Data entries:
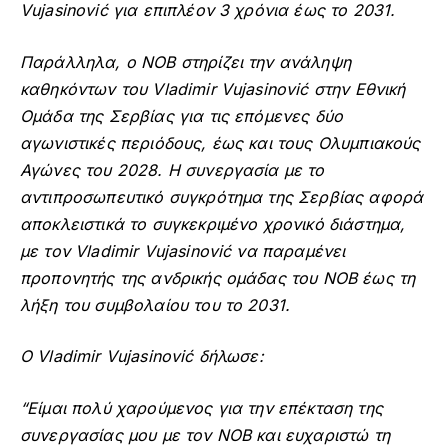
Vujasinović για επιπλέον 3 χρόνια έως το 2031.
Παράλληλα, ο ΝΟΒ στηρίζει την ανάληψη
καθηκόντων του Vladimir Vujasinović στην Εθνική
Ομάδα της Σερβίας για τις επόμενες δύο
αγωνιστικές περιόδους, έως και τους Ολυμπιακούς
Αγώνες του 2028. Η συνεργασία με το
αντιπροσωπευτικό συγκρότημα της Σερβίας αφορά
αποκλειστικά το συγκεκριμένο χρονικό διάστημα,
με τον Vladimir Vujasinović να παραμένει
προπονητής της ανδρικής ομάδας του ΝΟΒ έως τη
λήξη του συμβολαίου του το 2031.
Ο Vladimir Vujasinović δήλωσε:
“Είμαι πολύ χαρούμενος για την επέκταση της
συνεργασίας μου με τον ΝΟΒ και ευχαριστώ τη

*Problem to work on*
Reproduce every line from the entries that holds the word "Σερβίας".

*Task response*
Ομάδα της Σερβίας για τις επόμενες δύο
αντιπροσωπευτικό συγκρότημα της Σερβίας αφορά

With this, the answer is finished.